Wine & Spirits June 2021 Issue
An elegant California classic. It’s a silky red, a mineral bath of fine vine-wood tannins over complex fruit notes that only emerge days after the bottle is first opened – bergamot, raspberry and cherry skin in subtle, dark red warmth and equally subtle richness. This is a great vintage of Geyserville to treasure in your cellar for as long as you can wait – though it’s usually best to wait at least ten years from the vintage. –J.G.
…the wine layers the fruit of successive generations of vines while combining zinfandel and carignane with petite sirah and alicante bouschet. All those elements come together in a complex tapestry of flavor, smoky in its concentration, lasting on scents of herbs, flowers and berries. As elegant as the wine may be, it is not shy in its rich power. Geyserville often reaches its peak between ten and 20 years from the vintage and this one should age as well. –J.G.
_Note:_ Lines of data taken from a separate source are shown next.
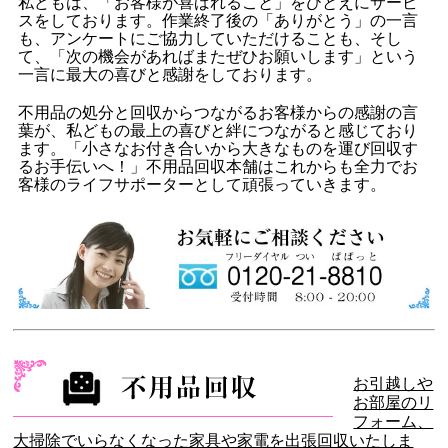
私どもは、「お客様が喜ばれること」をひとえにサービ
スをしております。作業終了後の「ありがとう」の一言
も、アンケートにご協力していただけることも、そし
て、「次の機会があればまたぜひお願いします」という
一言に最大の喜びと感謝をしております。
不用品の処分と回収からつながるお客様からの感謝の言
葉が、私どもの最上の喜びと絆につながると感じており
ます。「小さなお付き合いから大きなものを運び回収す
るお手伝いへ！」不用品回収本舗はこれからも全力でお
客様のライフサポーターとして頑張っていきます。
お引越しや
お部屋のリ
フォーム、
大掃除でいらなくなった家具や家電を出張回収いたしま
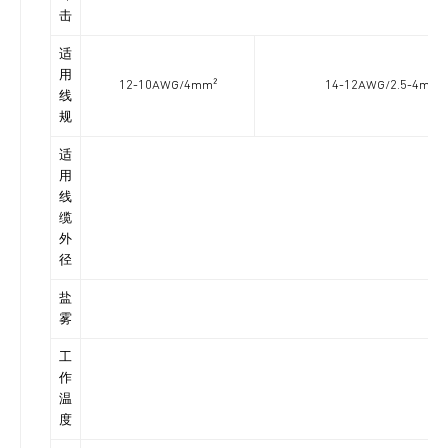
击
适
用
12-10AWG/4mm²
14-12AWG/2.5-4mm²
线
规
适
用
线
缆
外
径
盐
雾
工
作
温
度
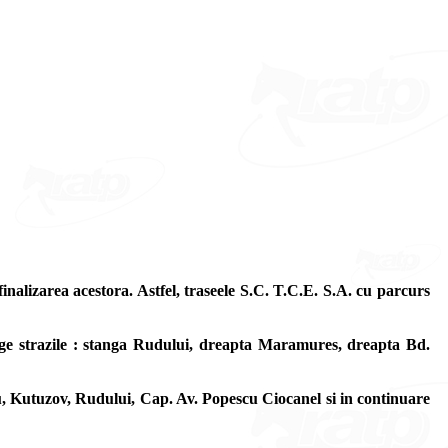
inalizarea acestora. Astfel, traseele S.C. T.C.E. S.A. cu parcurs
rge strazile : stanga Rudului, dreapta Maramures, dreapta Bd.
u, Kutuzov, Rudului, Cap. Av. Popescu Ciocanel si in continuare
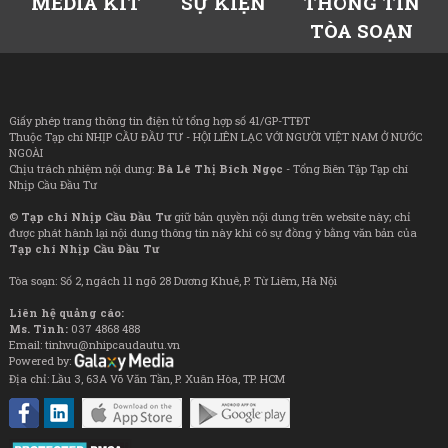
MEDIA KIT
SỰ KIỆN
THÔNG TIN
TÒA SOẠN
Giấy phép trang thông tin điện tử tổng hợp số 41/GP-TTĐT
Thuộc Tạp chí NHỊP CẦU ĐẦU TƯ - HỘI LIÊN LẠC VỚI NGƯỜI VIỆT NAM Ở NƯỚC
NGOÀI
Chịu trách nhiệm nội dung:
Bà Lê Thị Bích Ngọc
- Tổng Biên Tập Tạp chí
Nhịp Cầu Đầu Tư
©
Tạp chí Nhịp Cầu Đầu Tư
giữ bản quyền nội dung trên website này; chỉ
được phát hành lại nội dung thông tin này khi có sự đồng ý bằng văn bản của
Tạp chí Nhịp Cầu Đầu Tư
Tòa soạn: Số 2, ngách 11 ngõ 28 Dương Khuê, P. Từ Liêm, Hà Nội
Liên hệ quảng cáo:
Ms. Tình:
037 4868 488
Email: tinhvu@nhipcaudautu.vn
Powered by:
Địa chỉ: Lầu 3, 63A Võ Văn Tần, P. Xuân Hòa, TP. HCM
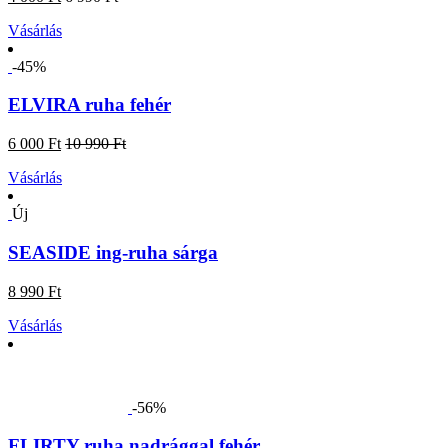
Vásárlás
-45%
ELVIRA ruha fehér
6 000 Ft
10 990 Ft
Vásárlás
Új
SEASIDE ing-ruha sárga
8 990 Ft
Vásárlás
-56%
FLIRTY ruha nadrággal fehér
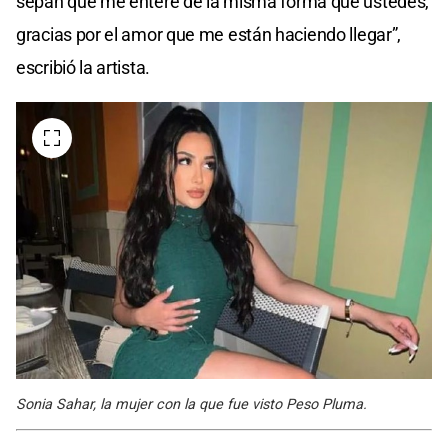
sepan que me enteré de la misma forma que ustedes,
gracias por el amor que me están haciendo llegar”,
escribió la artista.
Sonia Sahar, la mujer con la que fue visto Peso Pluma.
The east-facing hillside vines at Tim Boatman’s vineyard gave fruit with broad richness in 2018. The wine feels earthy and dynamic, combining purple-plum skin flavors with notes of woodland mushrooms, roots and sassafras. The red baking spices in the tannins lend smokiness to the finish. For slow-smoked pork shoulder. –J.G.
John Olney made this wine from vines planted in 2000 and 2001, creating a plump and delicious zinfandel emphasizing cozy fruit richness and firm tannins. It is exuberant, a pleasure to drink, while holding enough tension to make it a cellar candidate. –J.G.
Blending zinfandel (71 percent) with the blueberry-syrup richness of petite sirah, this is dense red with cranberry-like acidity to corral the pleasant sweetness. There’s a toasted bread note in the end, with oak over stony mineral tannins. For the cellar. –J.G.